:: Task objective ::
Write every record out again exactly, and keep images out of it.

:: Data to examine ::

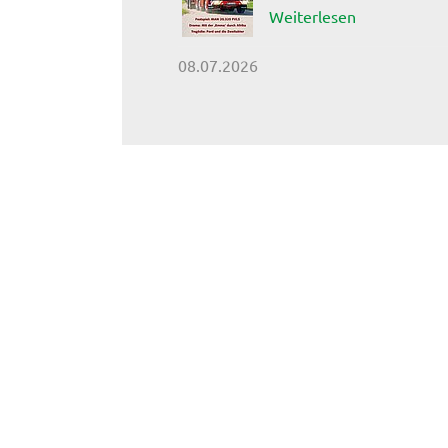
Weiterlesen
08.07.2026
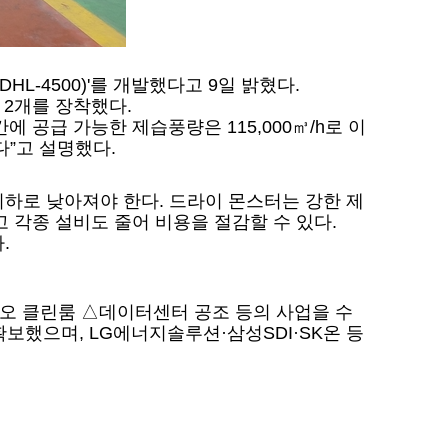
-4500)'를 개발했다고 9일 밝혔다.
) 2개를 장착했다.
 공급 가능한 제습풍량은 115,000㎥/h로 이
다”고 설명했다.
이하로 낮아져야 한다. 드라이 몬스터는 강한 제
고 각종 설비도 줄어 비용을 절감할 수 있다.
.
오 클린룸 △데이터센터 공조 등의 사업을 수
보했으며, LG에너지솔루션·삼성SDI·SK온 등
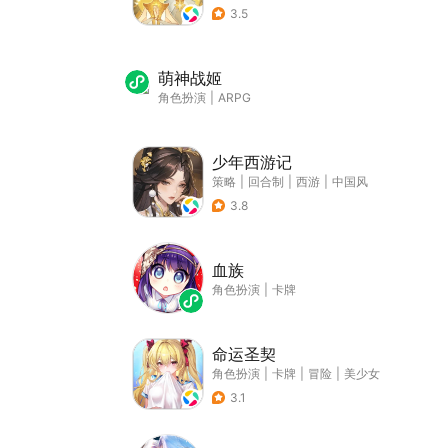
3.5
萌神战姬
角色扮演
|
ARPG
少年西游记
策略
|
回合制
|
西游
|
中国风
3.8
血族
角色扮演
|
卡牌
命运圣契
角色扮演
|
卡牌
|
冒险
|
美少女
3.1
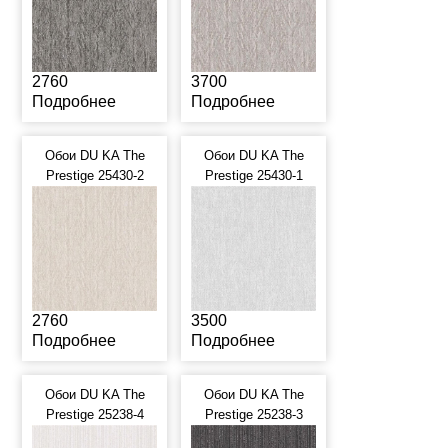
2760
3700
Подробнее
Подробнее
Обои DU KA The
Обои DU KA The
Prestige 25430-2
Prestige 25430-1
2760
3500
Подробнее
Подробнее
Обои DU KA The
Обои DU KA The
Prestige 25238-4
Prestige 25238-3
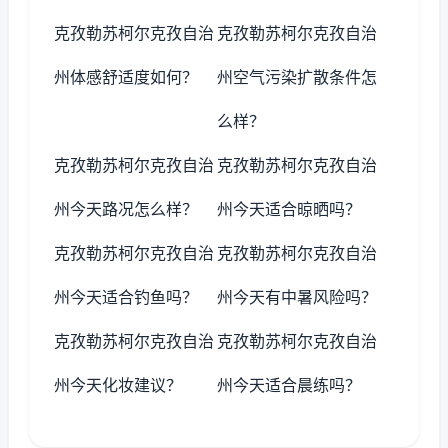
克孜勒苏柯尔克孜自治
克孜勒苏柯尔克孜自治
州体感舒适度如何？
州空气污染扩散条件怎
么样？
克孜勒苏柯尔克孜自治
克孜勒苏柯尔克孜自治
州今天路况怎么样？
州今天适合晾晒吗？
克孜勒苏柯尔克孜自治
克孜勒苏柯尔克孜自治
州今天适合钓鱼吗？
州今天有中暑风险吗？
克孜勒苏柯尔克孜自治
克孜勒苏柯尔克孜自治
州今天化妆建议？
州今天适合晨练吗？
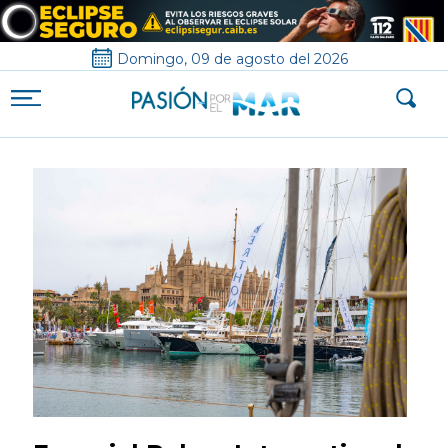
Domingo, 09 de agosto del 2026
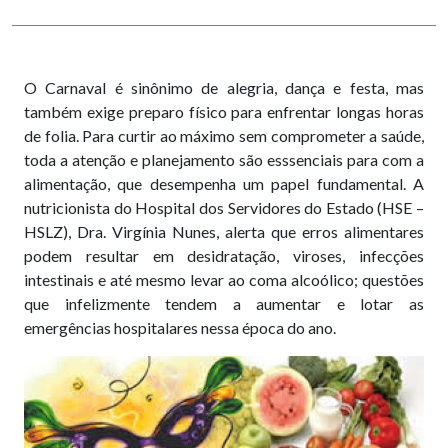
O Carnaval é sinônimo de alegria, dança e festa, mas
também exige preparo físico para enfrentar longas horas
de folia. Para curtir ao máximo sem comprometer a saúde,
toda a atenção e planejamento são esssenciais para com a
alimentação, que desempenha um papel fundamental. A
nutricionista do Hospital dos Servidores do Estado (HSE –
HSLZ), Dra. Virgínia Nunes, alerta que erros alimentares
podem resultar em desidratação, viroses, infecções
intestinais e até mesmo levar ao coma alcoólico; questões
que infelizmente tendem a aumentar e lotar as
emergências hospitalares nessa época do ano.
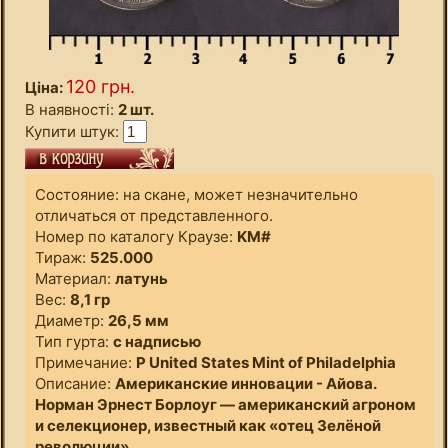
120 грн.
Ціна:
В наявності:
2 шт.
Купити штук:
Состояние: на скане, может незначительно
отличаться от представленного.
Номер по каталогу Краузе:
KM#
Тираж:
525.000
Материал:
латунь
Вес:
8,1 гр
Диаметр:
26,5 мм
Тип гурта:
с надписью
Примечание:
P United States Mint of Philadelphia
Описание:
Американские инновации - Айова.
Норман Эрнест Борлоуг — американский агроном
и селекционер, известный как «отец Зелёной
революции».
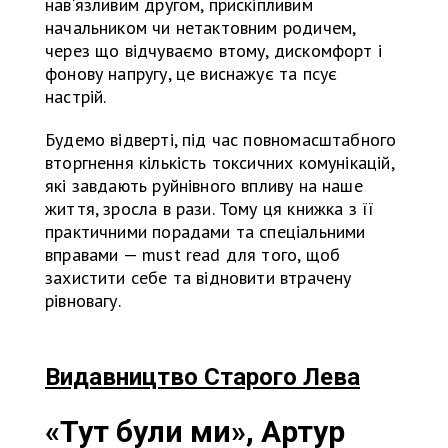
нав‘язливим другом, прискіпливим
начальником чи нетактовним родичем,
через що відчуваємо втому, дискомфорт і
фонову напругу, це виснажує та псує
настрій.
Будемо відверті, під час повномасштабного
вторгнення кількість токсичних комунікацій,
які завдають руйнівного впливу на наше
життя, зросла в рази. Тому ця книжка з її
практичними порадами та спеціальними
вправами — must read для того, щоб
захистити себе та відновити втрачену
рівновагу.
Видавництво Старого Лева
«Тут були ми», Артур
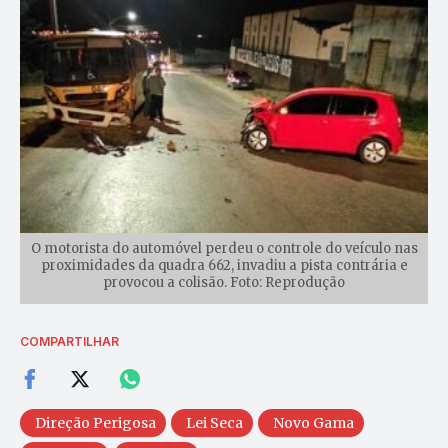
O motorista do automóvel perdeu o controle do veículo nas
proximidades da quadra 662, invadiu a pista contrária e
provocou a colisão. Foto: Reprodução
COMPARTILHAR
Direção Perigosa
Lei Seca
Novo Gama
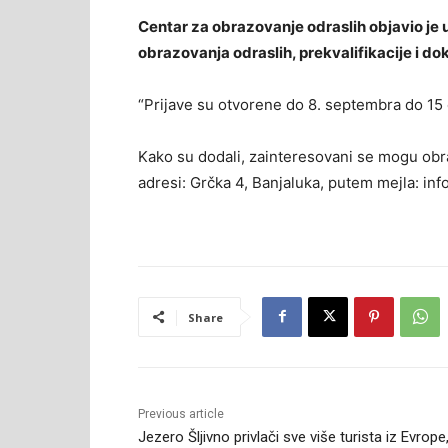
Centar za obrazovanje odraslih objavio je 
obrazovanja odraslih, prekvalifikacije i dok
“Prijave su otvorene do 8. septembra do 15 č
Kako su dodali, zainteresovani se mogu obra
adresi: Grčka 4, Banjaluka, putem mejla: inf
Share
Previous article
Jezero Šljivno privlači sve više turista iz Evrope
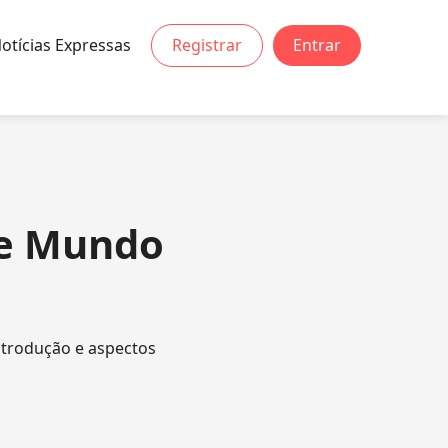
otícias Expressas
Registrar
Entrar
te Mundo
ntrodução e aspectos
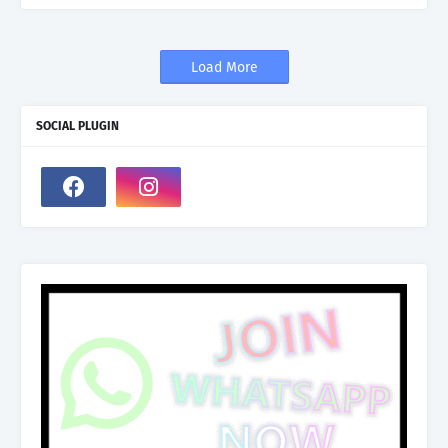
Load More
SOCIAL PLUGIN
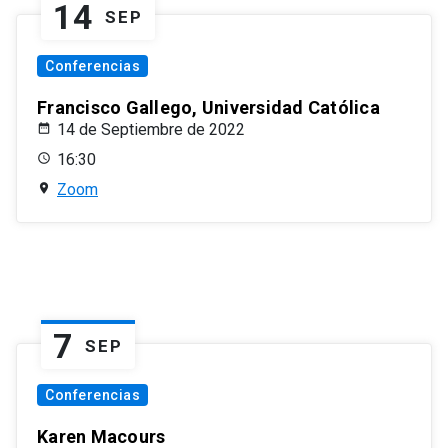
14
SEP
Conferencias
Francisco Gallego, Universidad Católica
14 de Septiembre de 2022
16:30
Zoom
7
SEP
Conferencias
Karen Macours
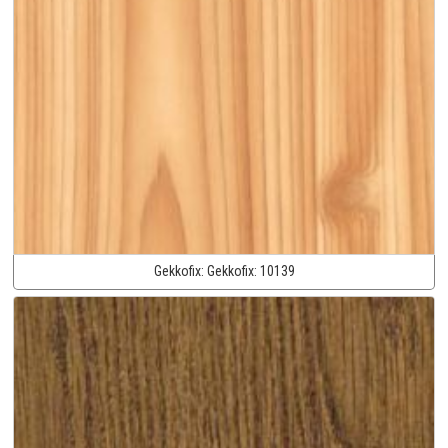
Gekkofix:
Gekkofix:
10139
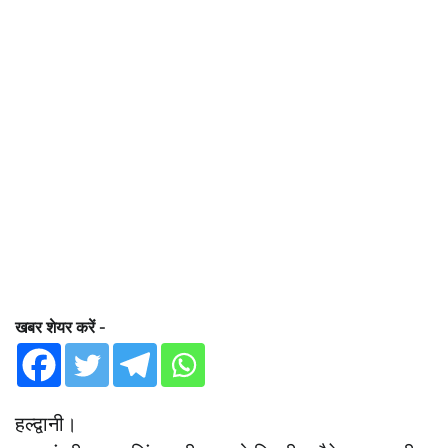
खबर शेयर करें -
हल्द्वानी।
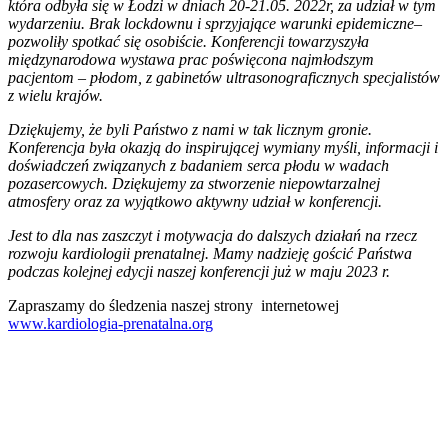
która odbyła się w Łodzi w dniach 20-21.05. 2022r, za udział w tym
wydarzeniu. Brak lockdownu i sprzyjające warunki epidemiczne–
pozwoliły spotkać się osobiście. Konferencji towarzyszyła
międzynarodowa wystawa prac poświęcona najmłodszym
pacjentom – płodom, z gabinetów ultrasonograficznych specjalistów
z wielu krajów.
Dziękujemy, że byli Państwo z nami w tak licznym gronie.
Konferencja była okazją do inspirującej wymiany myśli, informacji i
doświadczeń związanych z badaniem serca płodu w wadach
pozasercowych. Dziękujemy za stworzenie niepowtarzalnej
atmosfery oraz za wyjątkowo aktywny udział w konferencji.
Jest to dla nas zaszczyt i motywacja do dalszych działań na rzecz
rozwoju kardiologii prenatalnej. Mamy nadzieję gościć Państwa
podczas kolejnej edycji naszej konferencji już w maju 2023 r.
Zapraszamy do śledzenia naszej strony internetowej
www.kardiologia-prenatalna.org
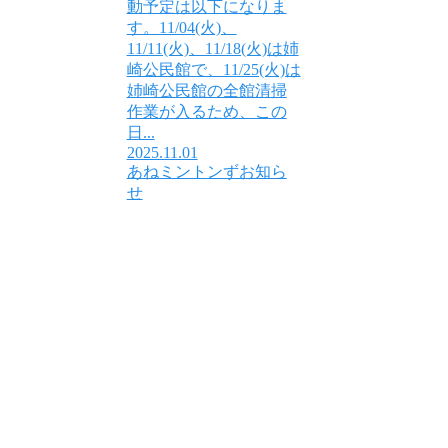
動予定は以下になりま
す。11/04(火)、
11/11(火)、11/18(火)は姉
崎公民館で、11/25(火)は
姉崎公民館の全館清掃
作業が入るため、この
日...
2025.11.01
あねミントンずお知ら
せ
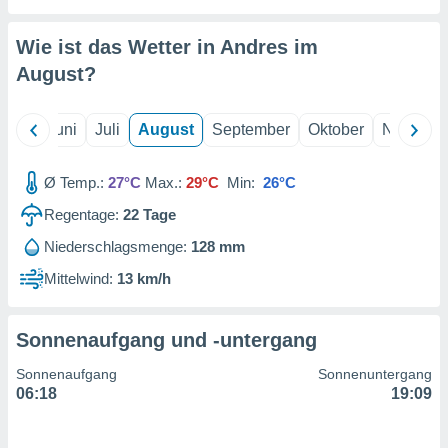
von
erte
Wie ist das Wetter in Andres im
verwendung
August
?
n zur
erter
Mai
Juni
Juli
August
September
Oktober
Novembe
rstellung
n zur
ierung von
Ø Temp.:
27°C
Max.:
29°C
Min:
26°C
verwendung
n zur
Regentage:
22
Tage
Niederschlagsmenge:
128 mm
erter
essung der
Mittelwind:
13 km/h
ung,
er
ce von
Sonnenaufgang und -untergang
analyse von
n durch
Sonnenaufgang
Sonnenuntergang
 oder
06:18
19:09
onen von
nen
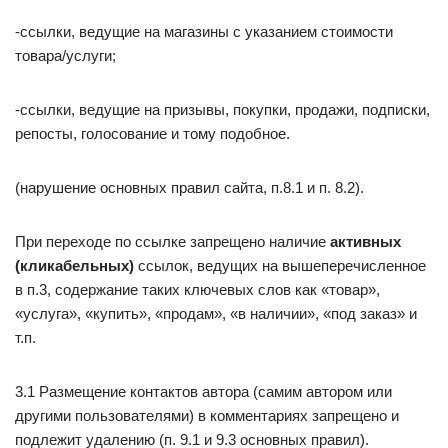
-ссылки, ведущие на магазины с указанием стоимости
товара/услуги;
-ссылки, ведущие на призывы, покупки, продажи, подписки,
репосты, голосование и тому подобное.
(нарушение основных правил сайта, п.8.1 и п. 8.2).
При переходе по ссылке запрещено наличие
активных
(кликабельных)
ссылок, ведущих на вышеперечисленное
в п.3, содержание таких ключевых слов как «товар»,
«услуга», «купить», «продам», «в наличии», «под заказ» и
т.п.
3.1 Размещение контактов автора (самим автором или
другими пользователями) в комментариях запрещено и
подлежит удалению (п. 9.1 и 9.3 основных правил).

:: Expected answer ::
Weiterlesen
08.07.2026
-4500)'를 개발했다고 9일 밝혔다.
) 2개를 장착했다.
 공급 가능한 제습풍량은 115,000㎥/h로 이
다”고 설명했다.
이하로 낮아져야 한다. 드라이 몬스터는 강한 제
고 각종 설비도 줄어 비용을 절감할 수 있다.
.
오 클린룸 △데이터센터 공조 등의 사업을 수
보했으며, LG에너지솔루션·삼성SDI·SK온 등
3.5
萌神战姬
角色扮演
|
ARPG
少年西游记
策略
|
回合制
|
西游
|
中国风
3.8
血族
角色扮演
|
卡牌
命运圣契
角色扮演
|
卡牌
|
冒险
|
美少女
3.1
2760
3700
Подробнее
Подробнее
Обои DU KA The
Обои DU KA The
Prestige 25430-2
Prestige 25430-1
2760
3500
Подробнее
Подробнее
Обои DU KA The
Обои DU KA The
Prestige 25238-4
Prestige 25238-3
克孜勒苏柯尔克孜自治
克孜勒苏柯尔克孜自治
州体感舒适度如何？
州空气污染扩散条件怎
么样？
克孜勒苏柯尔克孜自治
克孜勒苏柯尔克孜自治
州今天路况怎么样？
州今天适合晾晒吗？
克孜勒苏柯尔克孜自治
克孜勒苏柯尔克孜自治
州今天适合钓鱼吗？
州今天有中暑风险吗？
克孜勒苏柯尔克孜自治
克孜勒苏柯尔克孜自治
州今天化妆建议？
州今天适合晨练吗？
Domingo, 09 de agosto del 2026
O Carnaval é sinônimo de alegria, dança e festa, mas
também exige preparo físico para enfrentar longas horas
de folia. Para curtir ao máximo sem comprometer a saúde,
toda a atenção e planejamento são esssenciais para com a
alimentação, que desempenha um papel fundamental. A
nutricionista do Hospital dos Servidores do Estado (HSE –
HSLZ), Dra. Virgínia Nunes, alerta que erros alimentares
podem resultar em desidratação, viroses, infecções
intestinais e até mesmo levar ao coma alcoólico; questões
que infelizmente tendem a aumentar e lotar as
emergências hospitalares nessa época do ano.
120 грн.
Ціна:
В наявності:
2 шт.
Купити штук:
Состояние: на скане, может незначительно
отличаться от представленного.
Номер по каталогу Краузе:
KM#
Тираж:
525.000
Материал:
латунь
Вес:
8,1 гр
Диаметр:
26,5 мм
Тип гурта:
с надписью
Примечание:
P United States Mint of Philadelphia
Описание:
Американские инновации - Айова.
Норман Эрнест Борлоуг — американский агроном
и селекционер, известный как «отец Зелёной
революции».
нав‘язливим другом, прискіпливим
начальником чи нетактовним родичем,
через що відчуваємо втому, дискомфорт і
фонову напругу, це виснажує та псує
настрій.
Будемо відверті, під час повномасштабного
вторгнення кількість токсичних комунікацій,
які завдають руйнівного впливу на наше
життя, зросла в рази. Тому ця книжка з її
практичними порадами та спеціальними
вправами — must read для того, щоб
захистити себе та відновити втрачену
рівновагу.
Видавництво Старого Лева
«Тут були ми», Артур
O motorista do automóvel perdeu o controle do veículo nas
proximidades da quadra 662, invadiu a pista contrária e
provocou a colisão. Foto: Reprodução
COMPARTILHAR
Direção Perigosa
Lei Seca
Novo Gama
Centar za obrazovanje odraslih objavio je 
obrazovanja odraslih, prekvalifikacije i dok
“Prijave su otvorene do 8. septembra do 15 č
Kako su dodali, zainteresovani se mogu obra
adresi: Grčka 4, Banjaluka, putem mejla: inf
Share
Previous article
Jezero Šljivno privlači sve više turista iz Evrope
otícias Expressas
Registrar
Entrar
te Mundo
ntrodução e aspectos
Load More
SOCIAL PLUGIN
14
SEP
Conferencias
Francisco Gallego, Universidad Católica
14 de Septiembre de 2022
16:30
Zoom
7
SEP
Conferencias
Karen Macours
Gekkofix:
Gekkofix:
10139
खबर शेयर करें -
हल्द्वानी।
która odbyła się w Łodzi w dniach 20-21.05. 2022r, za udział w tym
wydarzeniu. Brak lockdownu i sprzyjające warunki epidemiczne–
pozwoliły spotkać się osobiście. Konferencji towarzyszyła
międzynarodowa wystawa prac poświęcona najmłodszym
pacjentom – płodom, z gabinetów ultrasonograficznych specjalistów
z wielu krajów.
Dziękujemy, że byli Państwo z nami w tak licznym gronie.
Konferencja była okazją do inspirującej wymiany myśli, informacji i
doświadczeń związanych z badaniem serca płodu w wadach
pozasercowych. Dziękujemy za stworzenie niepowtarzalnej
atmosfery oraz za wyjątkowo aktywny udział w konferencji.
Jest to dla nas zaszczyt i motywacja do dalszych działań na rzecz
rozwoju kardiologii prenatalnej. Mamy nadzieję gościć Państwa
podczas kolejnej edycji naszej konferencji już w maju 2023 r.
Zapraszamy do śledzenia naszej strony internetowej
www.kardiologia-prenatalna.org
動予定は以下になりま
す。11/04(火)、
11/11(火)、11/18(火)は姉
崎公民館で、11/25(火)は
姉崎公民館の全館清掃
作業が入るため、この
日...
2025.11.01
あねミントンずお知ら
せ
von
erte
Wie ist das Wetter in Andres im
verwendung
August
?
n zur
erter
Mai
Juni
Juli
August
September
Oktober
Novembe
rstellung
n zur
ierung von
Ø Temp.:
27°C
Max.:
29°C
Min:
26°C
verwendung
n zur
Regentage:
22
Tage
Niederschlagsmenge:
128 mm
erter
essung der
Mittelwind:
13 km/h
ung,
er
ce von
Sonnenaufgang und -untergang
analyse von
n durch
Sonnenaufgang
Sonnenuntergang
 oder
06:18
19:09
onen von
nen
-ссылки, ведущие на магазины с указанием стоимости
товара/услуги;
-ссылки, ведущие на призывы, покупки, продажи, подписки,
репосты, голосование и тому подобное.
(нарушение основных правил сайта, п.8.1 и п. 8.2).
При переходе по ссылке запрещено наличие
активных
(кликабельных)
ссылок, ведущих на вышеперечисленное
в п.3, содержание таких ключевых слов как «товар»,
«услуга», «купить», «продам», «в наличии», «под заказ» и
т.п.
3.1 Размещение контактов автора (самим автором или
другими пользователями) в комментариях запрещено и
подлежит удалению (п. 9.1 и 9.3 основных правил).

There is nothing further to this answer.